> [RECORD EXCERPTS]
*** Block opens ***
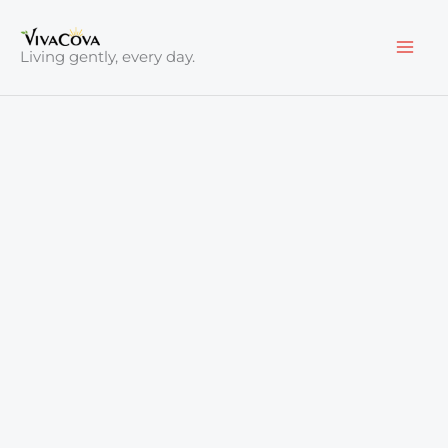
Skip
to
Living gently, every day.
content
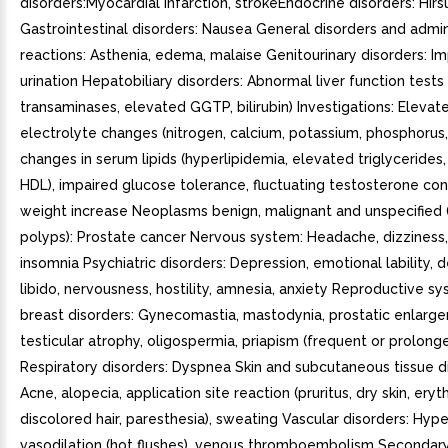
disorders:Myocardial infarction, strokeEndocrine disorders: Hirs
Gastrointestinal disorders: Nausea General disorders and admini
reactions: Asthenia, edema, malaise Genitourinary disorders: I
urination Hepatobiliary disorders: Abnormal liver function tests 
transaminases, elevated GGTP, bilirubin) Investigations: Elevat
electrolyte changes (nitrogen, calcium, potassium, phosphorus,
changes in serum lipids (hyperlipidemia, elevated triglyceride
HDL), impaired glucose tolerance, fluctuating testosterone con
weight increase Neoplasms benign, malignant and unspecified 
polyps): Prostate cancer Nervous system: Headache, dizziness,
insomnia Psychiatric disorders: Depression, emotional lability,
libido, nervousness, hostility, amnesia, anxiety Reproductive s
breast disorders: Gynecomastia, mastodynia, prostatic enlarg
testicular atrophy, oligospermia, priapism (frequent or prolong
Respiratory disorders: Dyspnea Skin and subcutaneous tissue d
Acne, alopecia, application site reaction (pruritus, dry skin, eryt
discolored hair, paresthesia), sweating Vascular disorders: Hype
vasodilation (hot flushes), venous thromboembolism Secondar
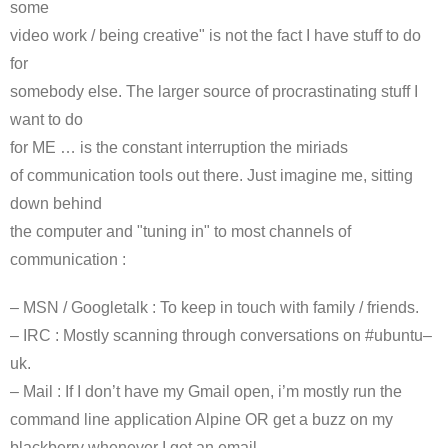
some
video work / being creative" is not the fact I have stuff to do
for
somebody else. The larger source of procrastinating stuff I
want to do
for ME … is the constant interruption the
miriads
of communication tools out there. Just imagine me, sitting
down behind
the computer and "tuning in" to most channels of
communication :
–
MSN
/
Googletalk
: To keep in touch with family / friends.
–
IRC
: Mostly scanning through conversations on #
ubuntu
–
uk
.
– Mail : If I don’t have my Gmail open,
i’m
mostly run the
command line application Alpine OR get a buzz on my
blackberry whenever I get an email.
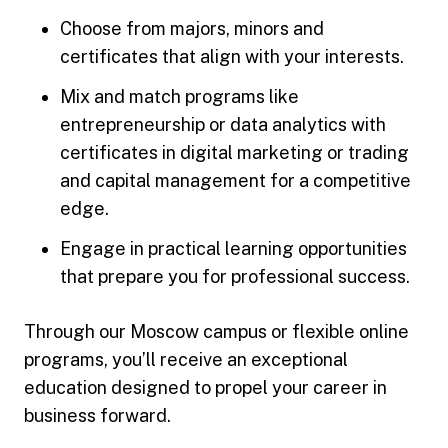
Choose from majors, minors and
certificates that align with your interests.
Mix and match programs like
entrepreneurship or data analytics with
certificates in digital marketing or trading
and capital management for a competitive
edge.
Engage in practical learning opportunities
that prepare you for professional success.
Through our Moscow campus or flexible online
programs, you’ll receive an exceptional
education designed to propel your career in
business forward.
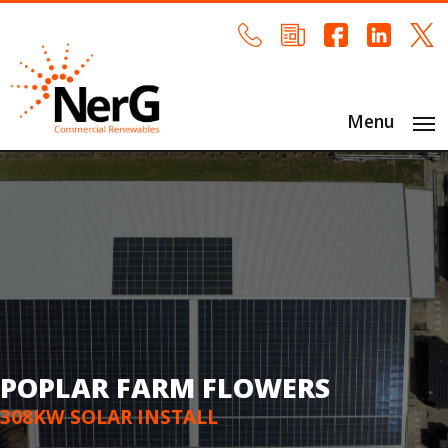
Menu
POPLAR FARM FLOWERS
308KW SOLAR INSTALL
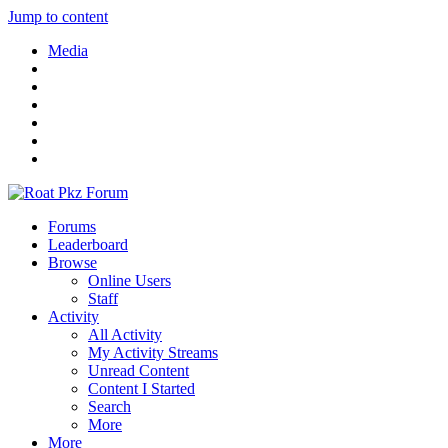
Jump to content
Media
Forums
Leaderboard
Browse
Online Users
Staff
Activity
All Activity
My Activity Streams
Unread Content
Content I Started
Search
More
More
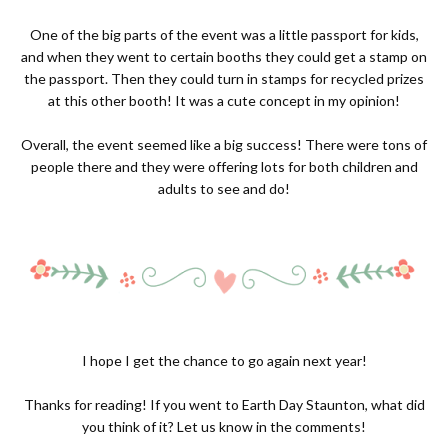
One of the big parts of the event was a little passport for kids,
and when they went to certain booths they could get a stamp on
the passport. Then they could turn in stamps for recycled prizes
at this other booth! It was a cute concept in my opinion!
Overall, the event seemed like a big success! There were tons of
people there and they were offering lots for both children and
adults to see and do!
I hope I get the chance to go again next year!
Thanks for reading! If you went to Earth Day Staunton, what did
you think of it? Let us know in the comments!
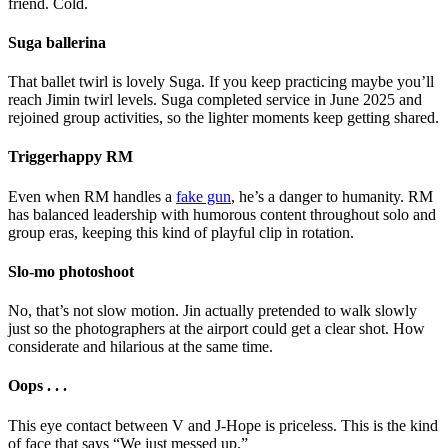
friend. Cold.
Suga ballerina
That ballet twirl is lovely Suga. If you keep practicing maybe you’ll
reach Jimin twirl levels. Suga completed service in June 2025 and
rejoined group activities, so the lighter moments keep getting shared.
Triggerhappy RM
Even when RM handles a
fake gun
, he’s a danger to humanity. RM
has balanced leadership with humorous content throughout solo and
group eras, keeping this kind of playful clip in rotation.
Slo-mo photoshoot
No, that’s not slow motion. Jin actually pretended to walk slowly
just so the photographers at the airport could get a clear shot. How
considerate and hilarious at the same time.
Oops . . .
This eye contact between V and J-Hope is priceless. This is the kind
of face that says “We just messed up.”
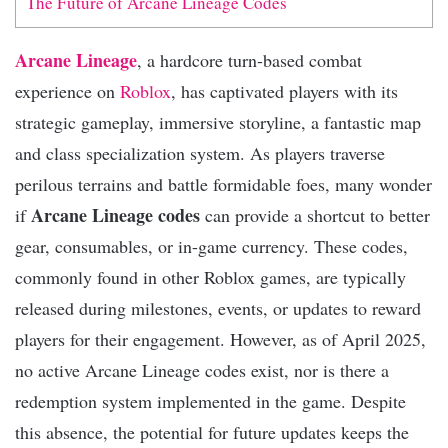
The Future of Arcane Lineage Codes
Arcane Lineage
, a hardcore turn-based combat
experience on
Roblox
, has captivated players with its
strategic gameplay, immersive storyline, a fantastic map
and class specialization system. As players traverse
perilous terrains and battle formidable foes, many wonder
Arcane Lineage codes
if
can provide a shortcut to better
gear, consumables, or in-game currency. These codes,
commonly found in other Roblox games, are typically
released during milestones, events, or updates to reward
players for their engagement. However, as of April 2025,
no active Arcane Lineage codes exist, nor is there a
redemption system implemented in the game. Despite
this absence, the potential for future updates keeps the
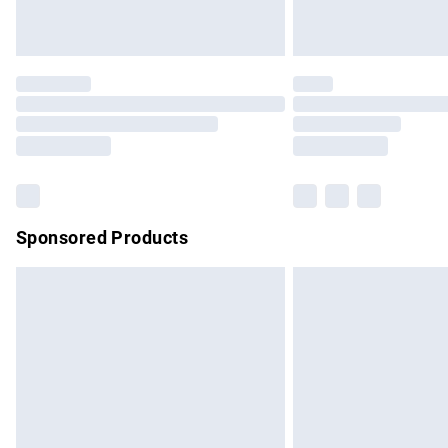
Unlimited free delivery for a year with Un
Find out more
Please note, some delivery methods are no
partners & they may have longer delivery 
Find out more
Sponsored Products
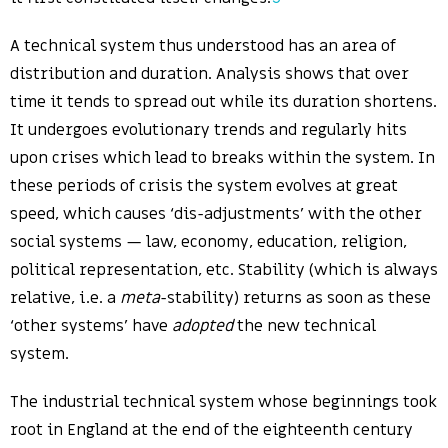
A technical system thus understood has an area of
distribution and duration. Analysis shows that over
time it tends to spread out while its duration shortens.
It undergoes evolutionary trends and regularly hits
upon crises which lead to breaks within the system. In
these periods of crisis the system evolves at great
speed, which causes ‘dis-adjustments’ with the other
social systems — law, economy, education, religion,
political representation, etc. Stability (which is always
relative, i.e. a
meta
-stability) returns as soon as these
‘other systems’ have
adopted
the new technical
system.
The industrial technical system whose beginnings took
root in England at the end of the eighteenth century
*** Block closes ***
> [INSTRUCTIONS FOR THE TASK] Could you return exactly the lines starting with the one that contains "no active Arcane" and ending with the last line of the data above? Leave the pictures out.

> [OUTPUT OF THE TASK]
no active Arcane Lineage codes exist, nor is there a
redemption system implemented in the game. Despite
this absence, the potential for future updates keeps the
Unlimited free delivery for a year with Un
Find out more
Please note, some delivery methods are no
partners & they may have longer delivery 
Find out more
Sponsored Products
A technical system thus understood has an area of
distribution and duration. Analysis shows that over
time it tends to spread out while its duration shortens.
It undergoes evolutionary trends and regularly hits
upon crises which lead to breaks within the system. In
these periods of crisis the system evolves at great
speed, which causes ‘dis-adjustments’ with the other
social systems — law, economy, education, religion,
political representation, etc. Stability (which is always
relative, i.e. a
meta
-stability) returns as soon as these
‘other systems’ have
adopted
the new technical
system.
The industrial technical system whose beginnings took
root in England at the end of the eighteenth century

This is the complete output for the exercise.